The strongest criticism of Trump from a major American Jewish organization was from J Street, a politically liberal American Jewish group that advocates for what it calls a “pro-Israel, pro-peace” U.S. foreign policy. Its statement issued Wednesday used language calling the Jerusalem recognition “unhelpful” and “damaging.” The Union for Reform Judaism (URJ), which represents the largest Jewish denominational movement in the U.S., described the move as “ill-timed” and “all but certain to exacerbate” the decades-long Israeli-Palestinian conflict.
A 2013 Pew study, A Portrait of Jewish Americans, found that 35 percent of all U.S. Jews identify with the Reform movement.
‘Absent a comprehensive plan’
Rabbi Rick Jacobs, president of the Union for Reform Judaism, said, “While we share the president’s belief that the U.S. Embassy should, at the right time, be moved from Tel Aviv to Jerusalem, we cannot support his decision to begin preparing that move now, absent a comprehensive plan for a peace process.
“Additionally, any relocation of the American embassy to West Jerusalem should be conceived and executed in the broader context reflecting Jerusalem’s status as a city holy to Jews, Christians and Muslims alike,” Jacobs said.
The Pew study also found Conservative Judaism to be the second-largest Jewish denomination in the United States, with 18 percent of respondents affiliating with it.
The United Synagogue of Conservative Judaism (USCJ), which adopts more liberal political and religious positions than Orthodox Judaism, had not issued an immediate statement on the Jerusalem move.
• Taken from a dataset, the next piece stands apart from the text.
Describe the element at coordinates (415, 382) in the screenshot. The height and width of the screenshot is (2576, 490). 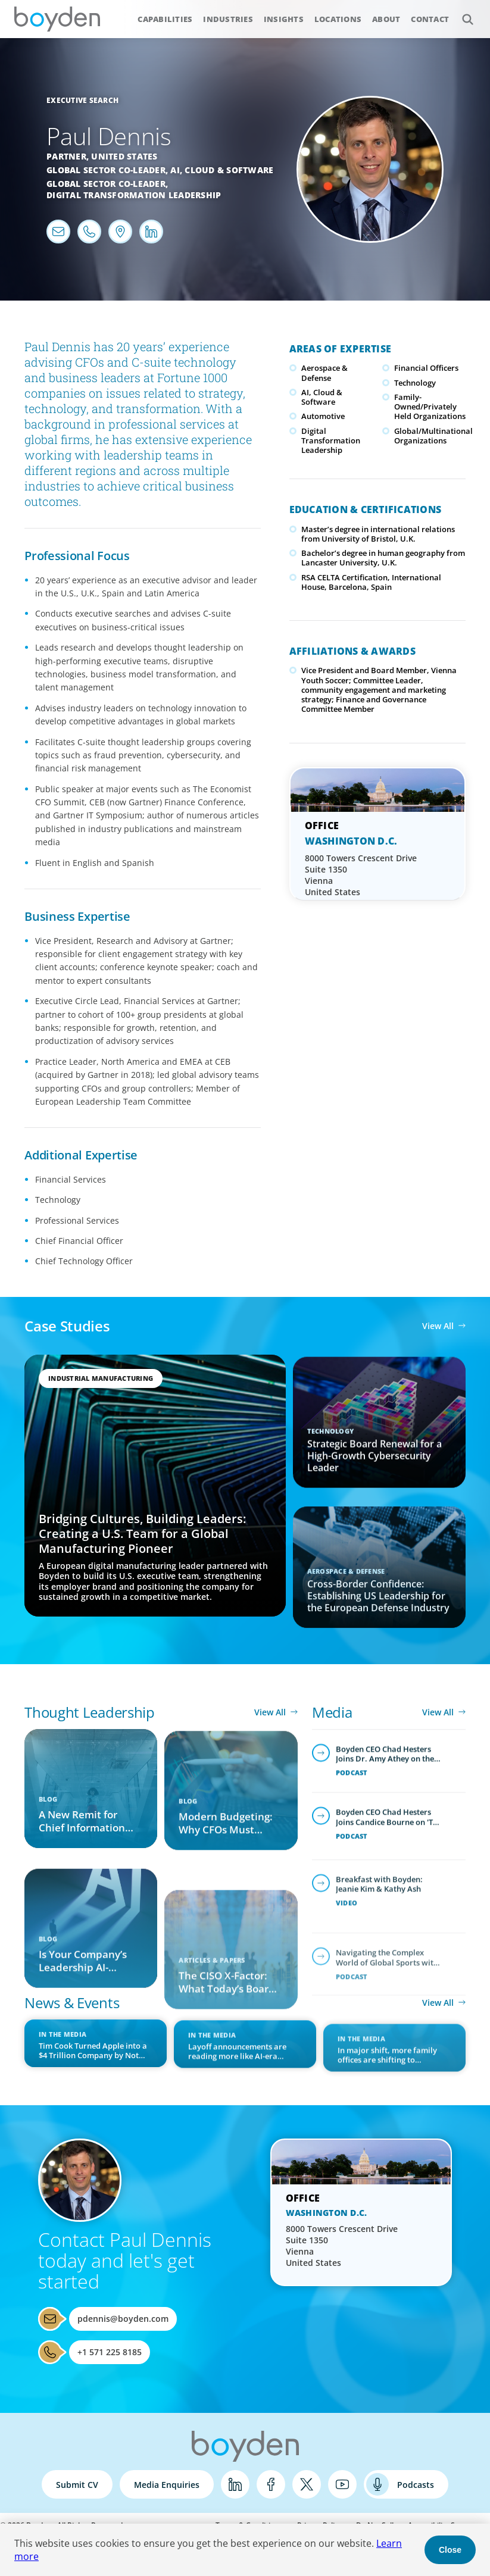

USCJ CEO Rabbi Steven Wernick told VOA Persian via Twitter that he would not be making any comment Wednesday.
The Union of Orthodox Jewish Congregations of America, also known as the Orthodox Union, represents about 10 percent of American Jews, according to the Pew study.
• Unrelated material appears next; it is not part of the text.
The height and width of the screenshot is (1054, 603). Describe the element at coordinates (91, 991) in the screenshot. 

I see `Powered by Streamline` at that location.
In an interview with VOA Persian, its director of public policy Nathan Diament said a majority of American Jewish organizations have had a “mainstream consensus view … for decades” that the U.S. should recognize Jerusalem as Israel’s capital. “The fact that there are a few groups on the left who are reacting (in a critical) way is unfortunate,” Diament said.
Diament said the Orthodox Union believes the Jerusalem recognition will help U.S. credibility and stature around the world by “acknowledging historical and current reality” and by showing that the U.S. is “standing close” with its ally, Israel.
‘Contradicts’ bipartisan policy
In its statement, J Street said Trump’s announcement “contradicts” decades of bipartisan presidential policy. “It does nothing to advance, and could seriously undermine, the administration’s stated commitment to resolving the Israeli-Palestinian conflict while potentially threatening Israel’s security and alienating Arab regional partners,” it said.
J Street said U.S. Jewish communal leaders who are concerned about Israel’s security and future “should not support” what it called “this misguided and damaging decision.”